*Source material*

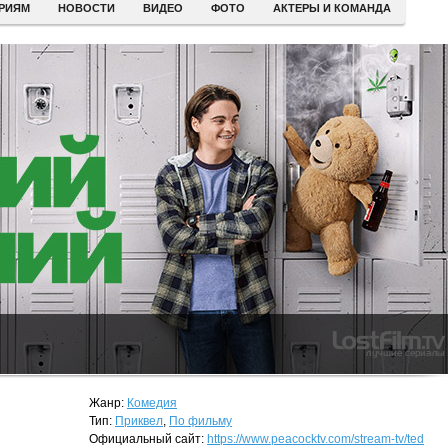
ЕРИЯМ
НОВОСТИ
ВИДЕО
ФОТО
АКТЕРЫ И КОМАНДА
Жанр:
Комедия
Тип:
Приквел
,
По фильму
Официальный сайт:
https://www.peacocktv.com/stream-tv/ted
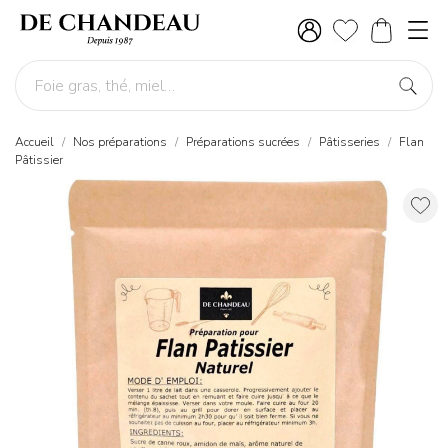
Accueil
Nos préparations
Préparations sucrées
Pâtisseries
Flan
Pâtissier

*What this task involves*
Please reproduce the records above exactly, omitting every picture.

*Response area*
ЕРИЯМ
НОВОСТИ
ВИДЕО
ФОТО
АКТЕРЫ И КОМАНДА
Жанр:
Комедия
Тип:
Приквел
,
По фильму
Официальный сайт:
https://www.peacocktv.com/stream-tv/ted
Accueil
Nos préparations
Préparations sucrées
Pâtisseries
Flan
Pâtissier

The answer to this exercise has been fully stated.